Question

SSE 4.2 perform comparation on two operands of 16 bytes at a time. But it is also possible to compare two operands of 8 bytes at a time with the ordinary processor instructions.

Difference is not so large, to have the special hardvare realization of such comparison. Is SSE 4.2 so irrelevance, or I missed something?

Was it helpful?

Solution

I'm not sure of the specifics of how the standard register comparison instructions perform in comparison to their wider SSE equivalents (it's possible that the standard comparison instruction might require more cycles), but a 2x improvement in throughput isn't anything to shake a stick at.

I think you're asking "why even have SSE 4.2 if all you get is 2 comparisons at once instead of 1?" I think you're overlooking a few things:

  • As I noted before, twice the width on an operation is nice to have. If you're working on an application that does a lot of these comparisons, you're probably happy that it's there.

  • It's likely that the incremental cost of adding this instruction to the already-existing SSE execution units was relatively small. There is already a lot of hardware in place to perform the wide range of operations already defined for the earlier SSE instruction sets.

    Nowadays, the instructions that seem to get added are either wider versions of older capabilities (e.g. many of the AVX instructions) or operations that are important for certain specific applications (e.g. the CRC/AES instructions, 4-element dot products). It's possible that there is some application that benefits a lot from such a comparison instruction and the cost of adding it was worth the marketing benefit achieved by being faster on those types of code.

OTHER TIPS

x64 processors are only guaranteed to have SSE2, you'd need to use CPUID to check for SSE 4.2 support (via CPUID.01H:ECX.SSE42[Bit 20] flag), however, SSE 2 supports 16 byte comparison, via _mm_cmpeq_epi8.

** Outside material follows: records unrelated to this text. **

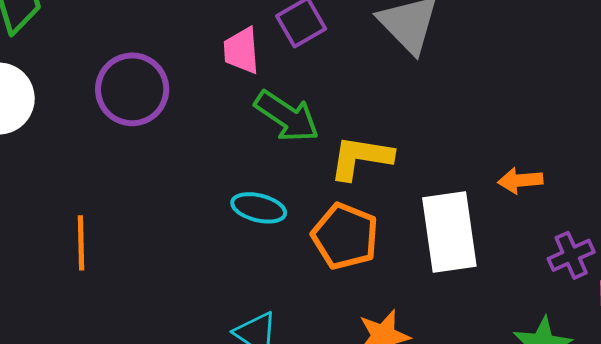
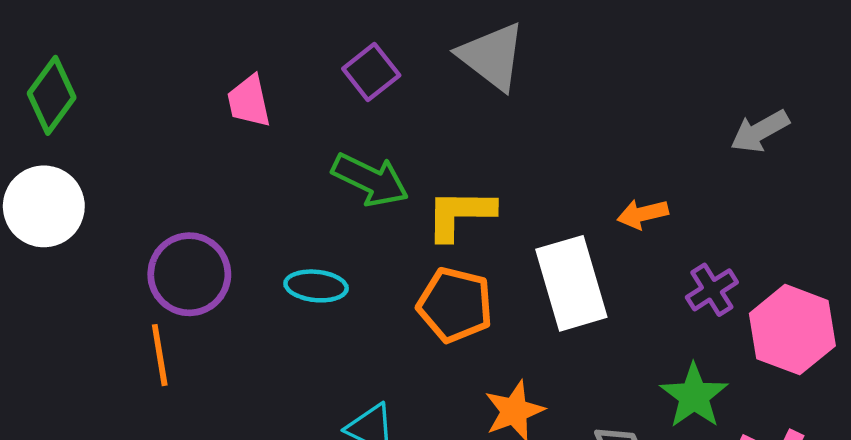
pink trapezoid: (241, 51) -> (249, 101), moved
purple circle: (132, 89) -> (189, 274), moved
cyan ellipse: (259, 208) -> (316, 286), moved

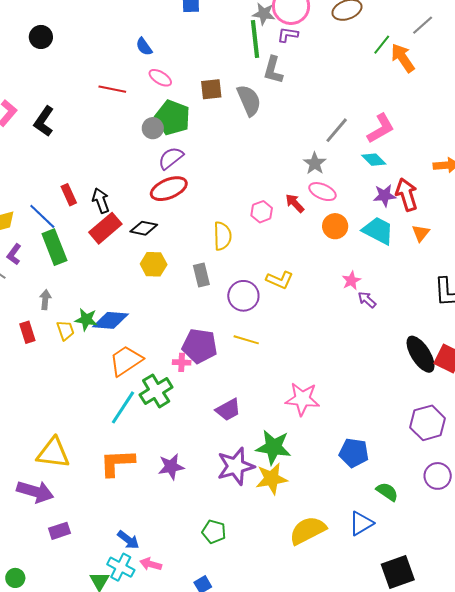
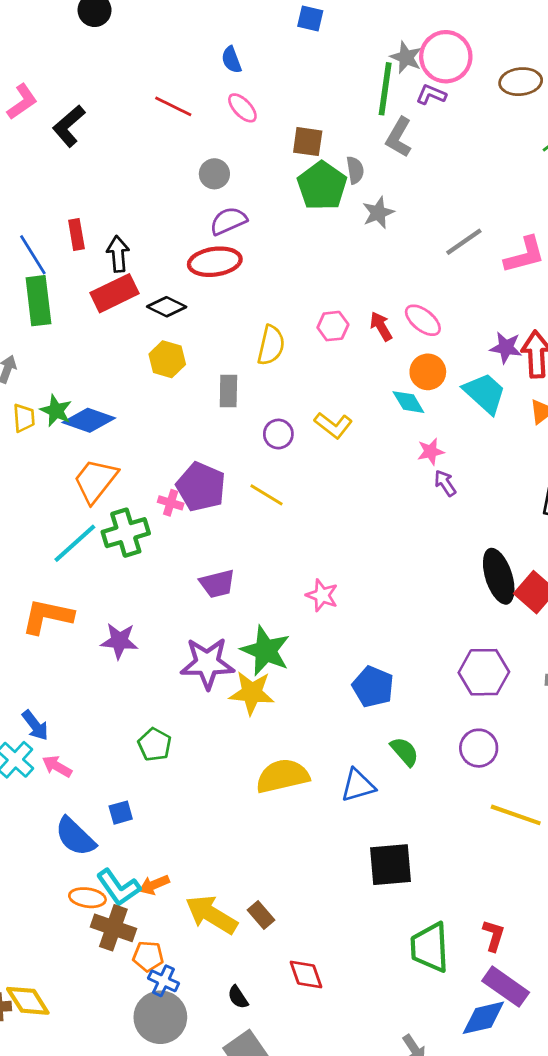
gray semicircle: (249, 100) -> (355, 170), size x0.6
green pentagon: (173, 118) -> (322, 186), moved
cyan diamond: (374, 160) -> (408, 402), moved
gray star: (315, 163) -> (378, 213), moved
purple circle: (243, 296) -> (278, 434), size x0.7
orange trapezoid: (126, 361) -> (95, 481), turned -33
pink star: (302, 399) -> (322, 595), size x0.7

While it's true that all SSE's except 4.2 added instructions that were "generally useful", the new string operations are so general that they have potential uses outside of string processing as well. I don't know of any cases where that actually helps though, because they're quite slow.

The SSE4.2 instructions compare two packed operands. So, you are not comparing two bytes or words, you are doing a very complex comparison between 16 bytes and 16 other bytes. (or 8 words and 8 other words.) ("up to X" in each case...)

The SSE4.2 instructions are generally slower than normal compares because they are almost always microcoded. But, given that each SSE4.2 instruction starts off by doing upto 256 compares (in the byte case) and then calculates a bunch of more useful output there is usually a savings in algorithm performance, unless your search pattern is unable to skip over several characters with each iteration.